While CES 2021 is certainly different than usual, plenty of phones have been revealed that are headed for retail shelves this year – and a few futuristic concepts have been teased, too. Here’s all the phones at CES 2021, from today’s best to tomorrow’s most promising ideas.
Let’s limit your expectations up front: plenty of phonemakers have effectively sat out CES 2021, so don’t expect to see lineups or teases from LG, Xiaomi, Huawei, or others. But other brands have gone on undeterred, with Motorola and TCL revealing new budget and mid-range handsets – including the cheapest 5G phones we’ve seen in the US so far.
And, of course, Samsung has jumped ahead of its typical release schedule to unveil its new lineup of flagship phones. While these may not strictly by CES 2021 announcements, rumors suggest we're about to see the Samsung Galaxy S21, S21 Plus, and S21 Ultra on January 14. These will be the first top-tier devices of the year, and set the tone for 2021’s best phones.
But there are some neat phone concepts at CES 2021, too – mostly in the form of rollables, which extend the display sideways to get the kind of screen real estate we’ve only seen in foldables. Several phonemakers are showing off their rollables at CES, and unsurprisingly, they’re the same brands that unveiled rollable full-size TVs in years prior.
So here they are: the biggest phones at CES 2021, and despite this year’s all-digital show, we’ve actually gotten our hands on some of them.
Motorola’s full budget phone lineup
Motorola showed off this year’s G-series phones, some of which had already been released in some form as the G9 line in other regions. But we’re seeing the others for the first time, like the Moto G Stylus 2021 and the Motorola One 5G Ace.
The latter is a refinement of the Motorola One 5G, but with a few trimmed features, the Motorola One 5G Ace comes in as one of the most affordable 5G phones we’ve seen thus far with a starting price of $399 (around £294 / AU$514). With a Qualcomm Snapdragon 750G chipset, 6GB of RAM (in the US version), a triple rear camera (48MP main/8MP ultra-wide/2MP macro), and 5,000mAh battery, it’s the mid-range 5G phone to beat.
The Moto G Stylus has some slight refinements on the 2019 model (which was Motorola’s first G-series stylus phone): a larger 6.8-inch Full HD Plus display (presumably LCD like its predecessor), Snapdragon 678 chipset, the same-size 4,000mAh battery, and a similar triple rear camera array (48MP main, 8MP ultra-wide, 2MP macro). The software has been improved, however, with more features (like splitting the screen to draw on half with an app open in the other half).
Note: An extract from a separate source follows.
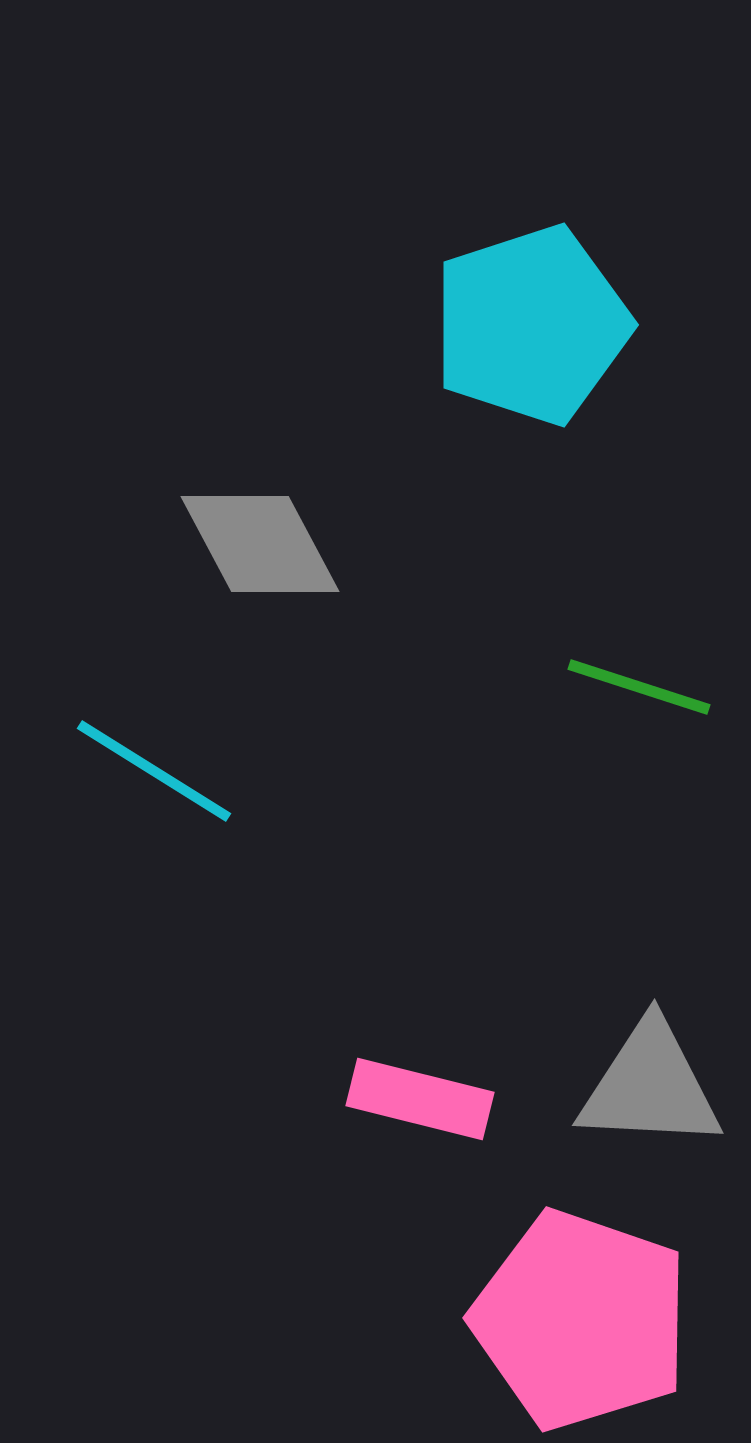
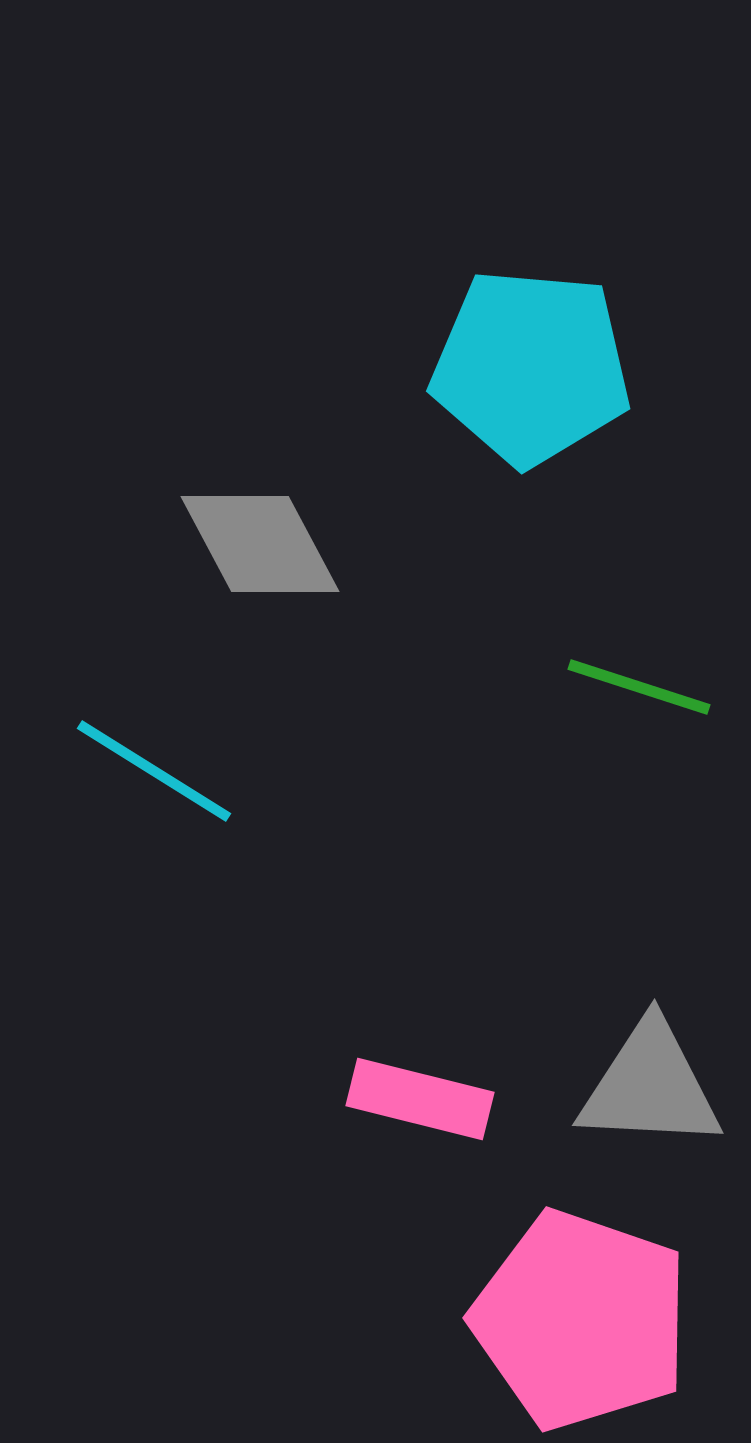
cyan pentagon: moved 42 px down; rotated 23 degrees clockwise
The other two models are different versions of phones released in late 2020 in other regions: the Moto G Power, for instance, costs $199 (around £146 / AU$), which is somewhat cheaper than the higher-specced Moto G9 Power’s £179 price. Likewise, the Moto G Play costs $169 (around £124 / AU$217), which is less powerful but cheaper than the G9 Play’s £159 (roughly $210, AU$290) price.
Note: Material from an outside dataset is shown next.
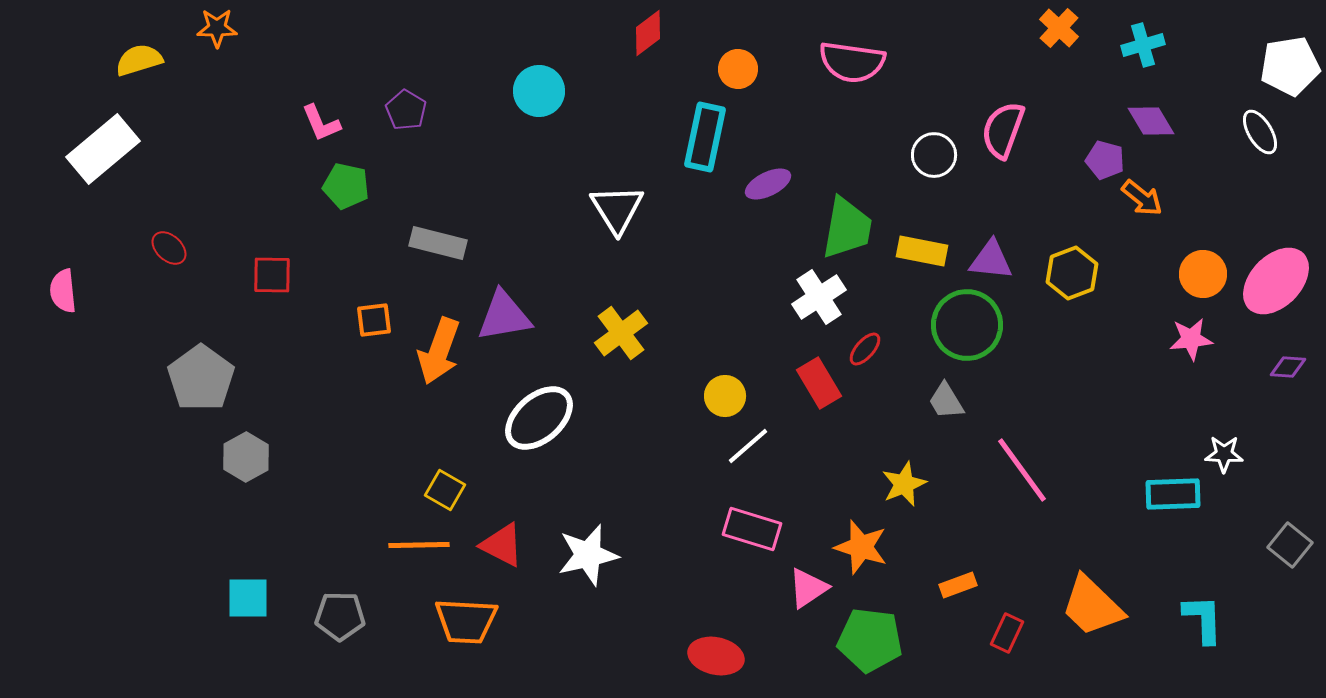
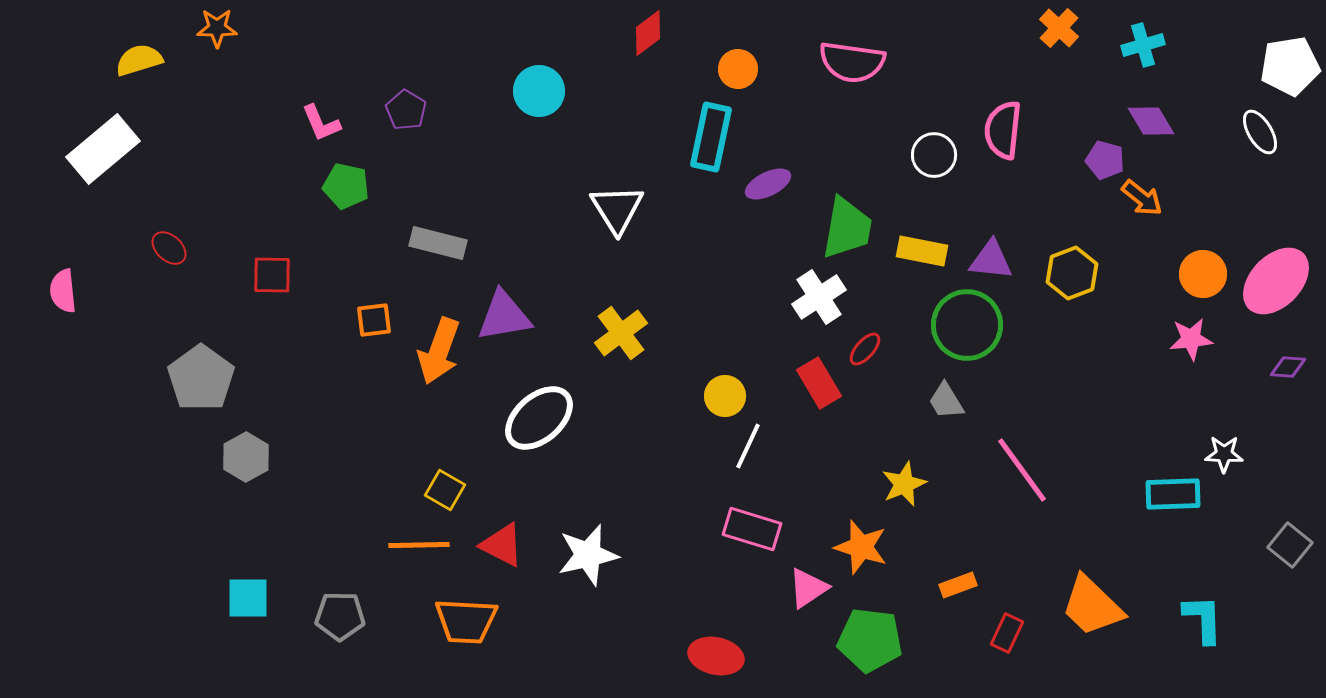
pink semicircle at (1003, 130): rotated 14 degrees counterclockwise
cyan rectangle at (705, 137): moved 6 px right
white line at (748, 446): rotated 24 degrees counterclockwise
TCL brings the first of its 2021 phones
TCL introduced its first line of branded phones at CES 2020 last year, and it’s following up with its new TCL 20 line of handsets – but only two out of five it’s planning to announce in the near future. These two are its leading affordable model as well as its new cheap 5G phone, which will likely go against the Motorola One 5G Ace and other phones in an increasingly competitive mid-range 5G phone niche.
The TCL 20 5G has a 6.67-inch LCD Full HD display, Snapdragon 695G chipset, 6GB of RAM, 128GB of storage, a 4,500mAh battery, and a triple rear camera (48MP main, ultra-wide, and depth sensor). And, obviously, 5G connectivity.
The TCL 20 SE, also introduced, is a budget phone with a Snapdragon 460, 4GB of RAM, and 64GB of storage, but its huge 6.8-inch display, triple rear camera (48MP main, 5MP wide-angle with 117-degree FoV, and 2MP macro) with a 2MP depth sensor, and 5,000mAh battery make it a great affordable option.
Sadly, we don’t know how much the TCL 20 5G or 20 SE will cost nor their release dates, and have no idea when we’ll see the other phones in the TCL 20 lineup.
Here's a real-life peek at the TCL AMOLED Rollable Display (it'll make you feel like you're at a CES booth again!): #CES2021 pic.twitter.com/RRVM5QAqwcJanuary 11, 2021
CES 2021: the year of the rollable
Foldables are so passe; the new hotness that TCL and Oppo have teased in concepts through 2020 are rollable phones, which roll out to expand a phone’s display in a way that supposedly won’t leave creases. At CES 2021, we didn’t just hear about new rollables – we heard about one that could be coming out this year.
That’s the LG Rollable, which was featured in the brand’s CES video, and which sources told CNET is coming out sometime in 2021. LG itself wouldn’t confirm or deny the news, only giving anofficial statement: “LG Rollable was previewed at CES 2021. Stay tuned for more details on LG Mobile's exciting 2021 portfolio.”
During a preview for its TCL 20 series of phones, TCL affirmed that its rollable phone is still in development – and during its CES 2021 presentation, the brand showed off two new rollable concepts: one that rolls upward to make the phone taller and a wide scroll-like display that unfurled to a 17-inch display, which would reach laptop-size screen dimensions.
TCL showed off working tech demos of the vertical rollable and the scrolling display in tweets, demonstrating that, while they aren’t implemented in market-ready phones yet, they’re certainly on the way.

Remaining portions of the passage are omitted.